Certes, le projet de loi de finances rectificative procède à des aménagements et l’Assemblée nationale a également assoupli le régime des sanctions applicables aux tiers collecteurs, mais ces modifications demeurent marginales et ne répondent pas aux problèmes de fond de la réforme.

C’est pourquoi je reste convaincu, ainsi que la majorité sénatoriale, que la proposition présentée l’an dernier de prélèvement mensualisé et contemporain, effectué non par les entreprises, mais par l’administration fiscale, est la meilleure solution. Ce prélèvement évite de faire porter la charge de la retenue à la source par les employeurs – c’est l’administration fiscale, dont après tout c’est le travail, qui la supporte –, tout en supprimant l’année de décalage.

Ce système serait plus avantageux pour les contribuables, qui pourraient moduler le montant des prélèvements en cas de baisse de revenus.

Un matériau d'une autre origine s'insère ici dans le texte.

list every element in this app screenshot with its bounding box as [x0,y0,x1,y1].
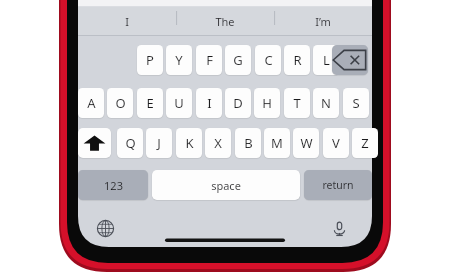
staticText: S [352,94,360,112]
button[interactable]: E [137,88,163,118]
button[interactable]: Dictate [322,212,356,244]
staticText: Z [361,134,369,152]
staticText: L [323,51,330,69]
staticText: I [207,94,212,112]
staticText: return [322,178,354,192]
staticText: 123 [104,178,123,193]
staticText: W [300,134,313,152]
staticText: H [262,94,272,112]
button[interactable]: F [196,45,222,75]
staticText: The [215,14,235,29]
button[interactable]: V [323,128,349,158]
staticText: T [293,94,301,112]
button[interactable]: A [78,88,104,118]
staticText: E [146,94,154,112]
button[interactable]: Backspace [332,45,368,75]
button[interactable]: space [152,170,300,200]
staticText: B [244,134,253,152]
staticText: P [146,51,154,69]
button[interactable]: P [137,45,163,75]
staticText: Q [125,134,136,152]
staticText: U [174,94,184,112]
staticText: V [332,134,340,152]
button[interactable]: M [264,128,290,158]
button[interactable]: J [146,128,172,158]
button[interactable]: Shift [78,128,111,158]
staticText: R [293,51,302,69]
staticText: K [185,134,194,152]
button[interactable]: I [196,88,222,118]
button[interactable]: I [78,8,176,34]
button[interactable]: S [343,88,369,118]
button[interactable]: K [176,128,202,158]
button[interactable]: C [255,45,281,75]
staticText: G [233,51,243,69]
button[interactable]: I’m [274,8,372,34]
button[interactable]: B [235,128,261,158]
button[interactable]: T [284,88,310,118]
button[interactable]: 123 [78,170,148,200]
button[interactable]: Q [117,128,143,158]
staticText: F [206,51,213,69]
button[interactable]: N [313,88,339,118]
button[interactable]: Y [166,45,192,75]
staticText: N [321,94,331,112]
button[interactable]: L [313,45,339,75]
staticText: I [125,14,129,29]
staticText: space [211,178,241,193]
button[interactable]: Z [352,128,378,158]
button[interactable]: Switch keyboard [88,212,122,244]
button[interactable]: The [176,8,274,34]
button[interactable]: return [304,170,372,200]
staticText: Y [175,51,183,69]
button[interactable]: W [293,128,319,158]
staticText: I’m [315,14,331,29]
button[interactable]: D [225,88,251,118]
staticText: C [264,51,273,69]
staticText: D [233,94,243,112]
staticText: O [115,94,126,112]
staticText: X [214,134,222,152]
button[interactable]: R [284,45,310,75]
button[interactable]: U [166,88,192,118]
button[interactable]: X [205,128,231,158]
staticText: J [157,134,161,152]
button[interactable]: G [225,45,251,75]
button[interactable]: H [254,88,280,118]
staticText: A [87,94,96,112]
staticText: M [271,134,283,152]
button[interactable]: O [107,88,133,118]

De plus, je rappelle que, dans le système proposé par le Gouvernement, les contribuables ne seront pas exempts de démarches s’ils veulent opter pour le taux individualisé au sein des couples, le taux neutre, ou encore déclarer un changement de situation familiale.

Voilà les raisons pour lesquelles la commission des finances propose d’adopter une nouvelle rédaction de l’article 9 du projet de loi de finances rectificative.

En conclusion, mes chers collègues, la commission des finances vous propose d’adopter le présent collectif budgétaire, sous réserve de l’adoption des amendements qu’elle vous présente.